[Exercise prompt] Line by line, return the material below exactly as it reads.

[Exercise inputs]
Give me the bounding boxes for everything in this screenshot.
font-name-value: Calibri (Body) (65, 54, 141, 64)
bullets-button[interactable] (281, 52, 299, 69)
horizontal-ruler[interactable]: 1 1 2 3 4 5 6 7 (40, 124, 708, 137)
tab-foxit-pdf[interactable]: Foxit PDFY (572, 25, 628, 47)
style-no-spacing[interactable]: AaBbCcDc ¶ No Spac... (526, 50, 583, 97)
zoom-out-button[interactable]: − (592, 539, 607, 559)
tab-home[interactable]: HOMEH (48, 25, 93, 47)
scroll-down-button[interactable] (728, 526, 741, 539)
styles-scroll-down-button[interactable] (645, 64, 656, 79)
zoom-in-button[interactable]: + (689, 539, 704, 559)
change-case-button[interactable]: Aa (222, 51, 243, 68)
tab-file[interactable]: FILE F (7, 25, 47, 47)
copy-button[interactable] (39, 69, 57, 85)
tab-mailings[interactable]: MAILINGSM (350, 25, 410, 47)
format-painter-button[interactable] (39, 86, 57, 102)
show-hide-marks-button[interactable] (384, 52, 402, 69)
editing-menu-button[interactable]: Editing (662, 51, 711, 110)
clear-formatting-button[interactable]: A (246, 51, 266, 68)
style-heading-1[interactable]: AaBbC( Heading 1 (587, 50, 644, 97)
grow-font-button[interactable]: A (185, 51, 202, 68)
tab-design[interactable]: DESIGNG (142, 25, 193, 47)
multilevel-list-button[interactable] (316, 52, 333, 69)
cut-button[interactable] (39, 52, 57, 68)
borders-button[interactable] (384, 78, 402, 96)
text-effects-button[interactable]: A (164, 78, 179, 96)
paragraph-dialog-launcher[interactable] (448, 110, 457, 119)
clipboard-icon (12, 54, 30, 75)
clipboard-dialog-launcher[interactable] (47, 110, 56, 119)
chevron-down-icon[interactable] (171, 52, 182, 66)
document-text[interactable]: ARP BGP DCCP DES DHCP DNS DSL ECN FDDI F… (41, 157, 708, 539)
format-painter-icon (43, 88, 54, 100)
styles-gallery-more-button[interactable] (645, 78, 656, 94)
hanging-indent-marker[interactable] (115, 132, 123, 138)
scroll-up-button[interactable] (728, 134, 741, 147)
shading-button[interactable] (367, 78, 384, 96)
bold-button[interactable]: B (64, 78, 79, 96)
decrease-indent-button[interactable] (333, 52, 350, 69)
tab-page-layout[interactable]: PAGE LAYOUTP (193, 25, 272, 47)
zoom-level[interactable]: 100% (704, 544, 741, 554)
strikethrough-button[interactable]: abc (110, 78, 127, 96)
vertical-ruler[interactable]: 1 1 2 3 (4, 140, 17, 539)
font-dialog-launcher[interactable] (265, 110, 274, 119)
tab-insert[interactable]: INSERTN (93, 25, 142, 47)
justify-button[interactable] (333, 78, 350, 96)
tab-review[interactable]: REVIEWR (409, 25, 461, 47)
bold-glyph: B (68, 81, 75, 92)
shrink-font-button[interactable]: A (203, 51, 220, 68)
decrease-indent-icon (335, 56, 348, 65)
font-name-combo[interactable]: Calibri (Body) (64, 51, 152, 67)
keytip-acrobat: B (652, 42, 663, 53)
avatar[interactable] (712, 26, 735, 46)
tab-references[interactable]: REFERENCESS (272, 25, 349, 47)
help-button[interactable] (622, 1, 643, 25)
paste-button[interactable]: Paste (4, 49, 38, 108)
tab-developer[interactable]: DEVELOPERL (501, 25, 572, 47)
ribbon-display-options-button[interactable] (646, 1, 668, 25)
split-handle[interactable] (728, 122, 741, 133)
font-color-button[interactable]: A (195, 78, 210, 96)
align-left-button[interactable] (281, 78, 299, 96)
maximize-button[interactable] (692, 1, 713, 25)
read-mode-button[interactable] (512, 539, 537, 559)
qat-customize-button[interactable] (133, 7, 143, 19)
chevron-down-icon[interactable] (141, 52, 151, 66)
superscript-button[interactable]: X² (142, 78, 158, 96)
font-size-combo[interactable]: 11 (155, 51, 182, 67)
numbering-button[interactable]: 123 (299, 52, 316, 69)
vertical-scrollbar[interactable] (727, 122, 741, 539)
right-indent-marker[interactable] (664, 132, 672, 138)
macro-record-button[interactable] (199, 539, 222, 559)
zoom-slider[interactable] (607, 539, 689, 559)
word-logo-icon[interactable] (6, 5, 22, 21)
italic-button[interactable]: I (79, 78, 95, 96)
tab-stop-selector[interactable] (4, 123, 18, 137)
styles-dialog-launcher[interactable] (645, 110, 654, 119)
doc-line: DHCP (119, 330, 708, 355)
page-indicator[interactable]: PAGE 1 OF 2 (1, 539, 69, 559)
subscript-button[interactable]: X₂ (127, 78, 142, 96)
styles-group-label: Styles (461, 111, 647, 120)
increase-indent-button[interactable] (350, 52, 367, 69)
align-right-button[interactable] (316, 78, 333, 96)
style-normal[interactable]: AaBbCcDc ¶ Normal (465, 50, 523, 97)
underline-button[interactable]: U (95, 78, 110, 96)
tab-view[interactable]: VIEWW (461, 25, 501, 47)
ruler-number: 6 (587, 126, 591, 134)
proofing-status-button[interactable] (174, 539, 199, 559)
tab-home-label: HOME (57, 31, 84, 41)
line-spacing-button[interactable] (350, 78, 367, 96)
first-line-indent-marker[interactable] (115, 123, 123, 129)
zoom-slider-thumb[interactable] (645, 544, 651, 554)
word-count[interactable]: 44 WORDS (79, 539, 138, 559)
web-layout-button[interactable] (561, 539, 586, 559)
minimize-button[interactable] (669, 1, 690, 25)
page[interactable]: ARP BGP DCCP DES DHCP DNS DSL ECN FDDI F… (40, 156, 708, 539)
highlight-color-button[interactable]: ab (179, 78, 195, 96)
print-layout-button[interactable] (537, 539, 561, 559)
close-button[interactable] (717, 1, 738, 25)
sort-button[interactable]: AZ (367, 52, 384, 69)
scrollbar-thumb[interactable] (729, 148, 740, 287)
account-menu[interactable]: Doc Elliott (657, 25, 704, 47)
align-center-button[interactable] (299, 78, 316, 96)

[Result for this exercise]
Give me the bounding boxes for everything in this screenshot.
font-name-value: Calibri (Body) (65, 54, 141, 64)
bullets-button[interactable] (281, 52, 299, 69)
horizontal-ruler[interactable]: 1 1 2 3 4 5 6 7 (40, 124, 708, 137)
tab-foxit-pdf[interactable]: Foxit PDFY (572, 25, 628, 47)
style-no-spacing[interactable]: AaBbCcDc ¶ No Spac... (526, 50, 583, 97)
zoom-out-button[interactable]: − (592, 539, 607, 559)
tab-home[interactable]: HOMEH (48, 25, 93, 47)
scroll-down-button[interactable] (728, 526, 741, 539)
styles-scroll-down-button[interactable] (645, 64, 656, 79)
zoom-in-button[interactable]: + (689, 539, 704, 559)
change-case-button[interactable]: Aa (222, 51, 243, 68)
tab-file[interactable]: FILE F (7, 25, 47, 47)
copy-button[interactable] (39, 69, 57, 85)
tab-mailings[interactable]: MAILINGSM (350, 25, 410, 47)
format-painter-button[interactable] (39, 86, 57, 102)
show-hide-marks-button[interactable] (384, 52, 402, 69)
editing-menu-button[interactable]: Editing (662, 51, 711, 110)
clear-formatting-button[interactable]: A (246, 51, 266, 68)
style-heading-1[interactable]: AaBbC( Heading 1 (587, 50, 644, 97)
grow-font-button[interactable]: A (185, 51, 202, 68)
tab-design[interactable]: DESIGNG (142, 25, 193, 47)
multilevel-list-button[interactable] (316, 52, 333, 69)
cut-button[interactable] (39, 52, 57, 68)
borders-button[interactable] (384, 78, 402, 96)
text-effects-button[interactable]: A (164, 78, 179, 96)
paragraph-dialog-launcher[interactable] (448, 110, 457, 119)
clipboard-icon (12, 54, 30, 75)
clipboard-dialog-launcher[interactable] (47, 110, 56, 119)
chevron-down-icon[interactable] (171, 52, 182, 66)
document-text[interactable]: ARP BGP DCCP DES DHCP DNS DSL ECN FDDI F… (41, 157, 708, 539)
format-painter-icon (43, 88, 54, 100)
styles-gallery-more-button[interactable] (645, 78, 656, 94)
hanging-indent-marker[interactable] (115, 132, 123, 138)
scroll-up-button[interactable] (728, 134, 741, 147)
shading-button[interactable] (367, 78, 384, 96)
bold-button[interactable]: B (64, 78, 79, 96)
decrease-indent-button[interactable] (333, 52, 350, 69)
tab-page-layout[interactable]: PAGE LAYOUTP (193, 25, 272, 47)
zoom-level[interactable]: 100% (704, 544, 741, 554)
strikethrough-button[interactable]: abc (110, 78, 127, 96)
vertical-ruler[interactable]: 1 1 2 3 (4, 140, 17, 539)
font-dialog-launcher[interactable] (265, 110, 274, 119)
tab-insert[interactable]: INSERTN (93, 25, 142, 47)
justify-button[interactable] (333, 78, 350, 96)
tab-review[interactable]: REVIEWR (409, 25, 461, 47)
bold-glyph: B (68, 81, 75, 92)
shrink-font-button[interactable]: A (203, 51, 220, 68)
decrease-indent-icon (335, 56, 348, 65)
font-name-combo[interactable]: Calibri (Body) (64, 51, 152, 67)
keytip-acrobat: B (652, 42, 663, 53)
avatar[interactable] (712, 26, 735, 46)
tab-references[interactable]: REFERENCESS (272, 25, 349, 47)
help-button[interactable] (622, 1, 643, 25)
paste-button[interactable]: Paste (4, 49, 38, 108)
tab-developer[interactable]: DEVELOPERL (501, 25, 572, 47)
ribbon-display-options-button[interactable] (646, 1, 668, 25)
split-handle[interactable] (728, 122, 741, 133)
font-color-button[interactable]: A (195, 78, 210, 96)
align-left-button[interactable] (281, 78, 299, 96)
maximize-button[interactable] (692, 1, 713, 25)
read-mode-button[interactable] (512, 539, 537, 559)
qat-customize-button[interactable] (133, 7, 143, 19)
chevron-down-icon[interactable] (141, 52, 151, 66)
superscript-button[interactable]: X² (142, 78, 158, 96)
font-size-combo[interactable]: 11 (155, 51, 182, 67)
numbering-button[interactable]: 123 (299, 52, 316, 69)
vertical-scrollbar[interactable] (727, 122, 741, 539)
right-indent-marker[interactable] (664, 132, 672, 138)
macro-record-button[interactable] (199, 539, 222, 559)
zoom-slider[interactable] (607, 539, 689, 559)
word-logo-icon[interactable] (6, 5, 22, 21)
italic-button[interactable]: I (79, 78, 95, 96)
tab-stop-selector[interactable] (4, 123, 18, 137)
styles-dialog-launcher[interactable] (645, 110, 654, 119)
doc-line: DHCP (119, 330, 708, 355)
page-indicator[interactable]: PAGE 1 OF 2 (1, 539, 69, 559)
subscript-button[interactable]: X₂ (127, 78, 142, 96)
styles-group-label: Styles (461, 111, 647, 120)
increase-indent-button[interactable] (350, 52, 367, 69)
align-right-button[interactable] (316, 78, 333, 96)
style-normal[interactable]: AaBbCcDc ¶ Normal (465, 50, 523, 97)
underline-button[interactable]: U (95, 78, 110, 96)
tab-view[interactable]: VIEWW (461, 25, 501, 47)
ruler-number: 6 (587, 126, 591, 134)
proofing-status-button[interactable] (174, 539, 199, 559)
tab-home-label: HOME (57, 31, 84, 41)
line-spacing-button[interactable] (350, 78, 367, 96)
first-line-indent-marker[interactable] (115, 123, 123, 129)
zoom-slider-thumb[interactable] (645, 544, 651, 554)
word-count[interactable]: 44 WORDS (79, 539, 138, 559)
web-layout-button[interactable] (561, 539, 586, 559)
minimize-button[interactable] (669, 1, 690, 25)
page[interactable]: ARP BGP DCCP DES DHCP DNS DSL ECN FDDI F… (40, 156, 708, 539)
highlight-color-button[interactable]: ab (179, 78, 195, 96)
print-layout-button[interactable] (537, 539, 561, 559)
close-button[interactable] (717, 1, 738, 25)
sort-button[interactable]: AZ (367, 52, 384, 69)
scrollbar-thumb[interactable] (729, 148, 740, 287)
account-menu[interactable]: Doc Elliott (657, 25, 704, 47)
align-center-button[interactable] (299, 78, 316, 96)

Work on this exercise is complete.